Green beans were not delightful for us… until we introduced it to bacon.

Introducing Green Beans to Bacon - Foodies Gonee Real

Maybe you’ve heard of it before, this concept… bacon makes all vegetables better.  And we are here to prove it!

For this recipe, fresh green beans were used.  The biggest difference you’ll notice between fresh and frozen are that the frozen will be “mushier” since they will likely have a higher water content as they cook, fresh will have more “crunch”.  I strongly recommend using the french style green beans (not cut up) if you’re going with frozen.

This dish is CRAZY easy to make it as much as you want – this isn’t so much about measuring things out, but based on how many servings you want.  I wanted five bundles, so I needed five pieces of bacon, and grabbed a handful at a time.  Not sure what I mean? Read on, friends!

Ingredients:

Green beans – “French” style (don’t use the traditional “pre-cut”)
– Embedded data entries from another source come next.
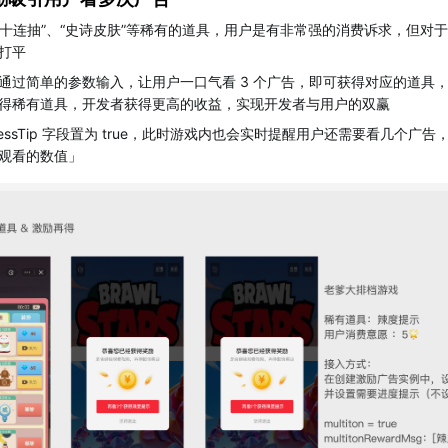
、“十连抽”、“史诗皮肤”等稀有的道具，用户是有非常强的消费诉求，但对
打平
通过简单的参数输入，让用户一口气看 3 个广告，即可获得对应的道具
得稀有道具，开发者获得更高的收益，实现开发者与用户的双赢
gressTip 字段置为 true，此时游戏内也会实时提醒用户还需要看几个
已观看的数值」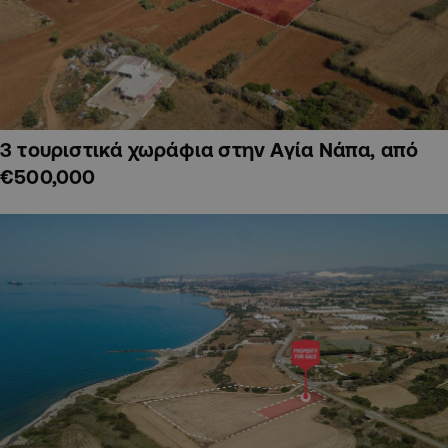
3 τουριστικά χωράφια στην Αγία Νάπα, από
€500,000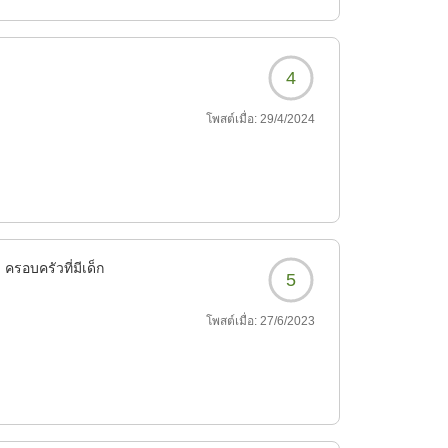
早くにもかかわらず対応
4
โพสต์เมื่อ:
29/4/2024
ครอบครัวที่มีเด็ก
5
โพสต์เมื่อ:
27/6/2023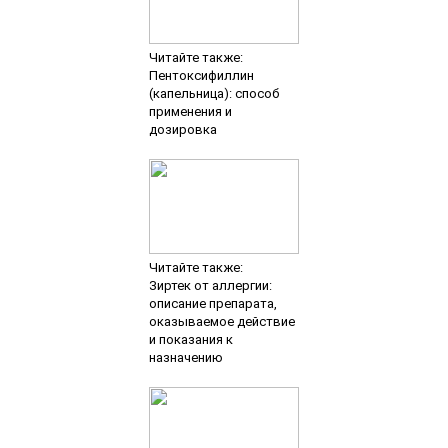
Читайте также:
Пентоксифиллин
(капельница): способ
применения и
дозировка
Читайте также:
Зиртек от аллергии:
описание препарата,
оказываемое действие
и показания к
назначению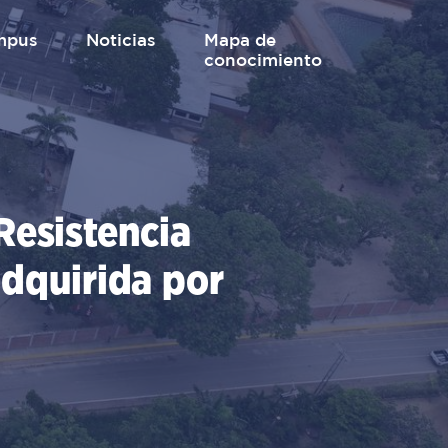
mpus
Noticias
mapa de
conocimiento
Resistencia
adquirida por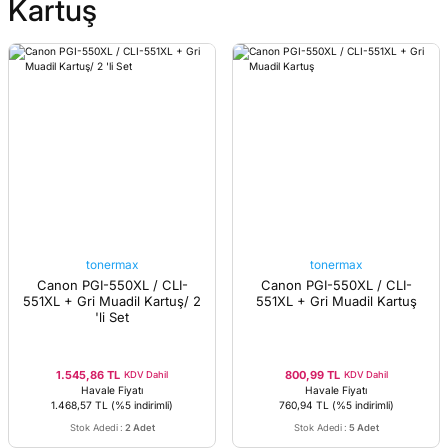
Kartuş
tonermax
tonermax
Canon PGI-550XL / CLI-
Canon PGI-550XL / CLI-
551XL + Gri Muadil Kartuş/ 2
551XL + Gri Muadil Kartuş
'li Set
1.545,86 TL
800,99 TL
KDV Dahil
KDV Dahil
Havale Fiyatı
Havale Fiyatı
1.468,57 TL
(%5 indirimli)
760,94 TL
(%5 indirimli)
Stok Adedi
:
2 Adet
Stok Adedi
:
5 Adet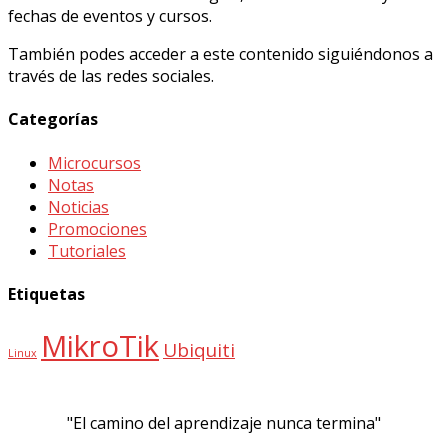
fechas de eventos y cursos.
También podes acceder a este contenido siguiéndonos a
través de las redes sociales.
Categorías
Microcursos
Notas
Noticias
Promociones
Tutoriales
Etiquetas
MikroTik
Ubiquiti
Linux
"El camino del aprendizaje nunca termina"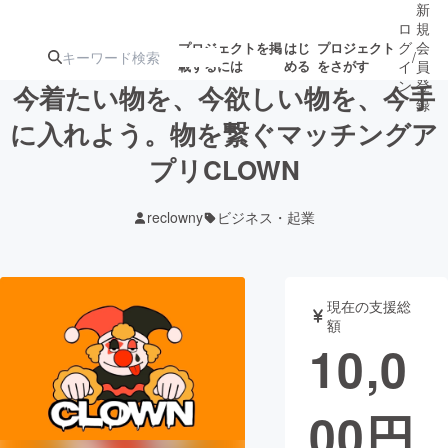
新
ロ
規
グ
会
プロジェクトを掲
はじ
プロジェクト
/
載するには
める
をさがす
イ
員
ン
登
今着たい物を、今欲しい物を、今手
録
に入れよう。物を繋ぐマッチングア
プリCLOWN
人気のプロ
注目のリ
注目の新着プロ
募集終了が近いプ
もうすぐ公開
ジェクト
ターン
ジェクト
ロジェクト
されます
reclowny
ビジネス・起業
アート・写真
音楽
現在の支援総
テクノロジー・ガジェット
ゲーム・サ
額
10,0
映像・映画
書籍・雑誌
00
円
ビジネス・起業
チャレンジ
Nitrite-free Bacon*, preferably pastured

Rapadura or Coconut Sugar

Gluten-Free Soy Sauce

Freshly ground pepper

Directions:

Preheat your over to 425*.

Take a handful of green beans.  I usually measure these out within my hand – due to the method of preparation, you want to be able to get your hand all the way around, so I wouldn’t go too big.  Judge your bunch by looking at the picture below.

Green Beans Introduced to Bacon - Foodies Gone Real

Take your bacon and begin to wrap it around the bunch, using your hand and thumb to hold it all in place.  Don’t be afraid to stretch the bacon tightly – this will help it “stick” together during the cooking. Green Beans Introduced to Bacon - Foodies Gone Real

Place your wraps in the glass baking dish, trying to keep the bacon ends tucked underneath as much as possible.  This dish does not need to be greased… remember all that bacon you’re about to use? It will keep things from sticking once it begins to cook.  (Just do your best.  It will make for easier handling later, but you won’t “break” the recipe by failing to get all the ends tucked under.) Green Beans Introduced to Bacon - Foodies Gone Real

Repeat for as much as you need, or to fill the dish.

Top your bacon with fresh ground pepper and your sweetener of choice (I recommend powder/granule forms – I have not tried this with maple syrup or honey.)

Green Beans Introduced to Bacon - Foodies Gone Real

Drizzle the soy sauce over your prepped green bean bunches.  You don’t need to drown them, but be generous.

Green Beans Introduced to Bacon - Foodies Gone Real

Bake in your over for about 15 minutes.  They bunches will start to look cooked, but we need to cook the undersides of the bacon.  With tongs, you’ll need to carefully flip each bunch over.

Cook for another 10 minutes, and then check on the dish.  Every oven is different, so it is likely that it will be cooked through at this point.

We like crispier bacon in this house, so at this point I usually turn the oven part off, and turn on the broiler.  I broil them for about 5 minutes, or until I see the right level of crispy to my preference.

Green Beans Introduced to Bacon - Foodies Gone Real

Let them cool before eating – I usually don’t add any more salt due to the bacon/soy sauce, but I would have pepper on hand as per people’s preferences.

I served this with slow-cooked ribs and it was DELICIOUS.  This bacon theory apples across the board-  have a vegetable you’re not crazy about it? Try adding bacon and see if it’s better.  I bet it will be improved!

Green Beans Introduced to Bacon - Foodies Gone Real

*I choose nitrite-free bacon as a preference for UNnatural nitrites.  Nitrites occur within nature, and we can harness these items (celery is a common one) to help with preserving … what I don’t buy into are those fabricated in a lab as I’m going for as real as God intended.  Consequently, when shopping, I usually look for “nitrite-free” bacon, even though it likely still contains natural variants of this (like the previously mentioned celery).

(Small disclaimer: I have seen variations of this recipe – and other bacon/green bean combinations many other places.  This is my original work, and it’s overlapping with any other recipe is unintentional.)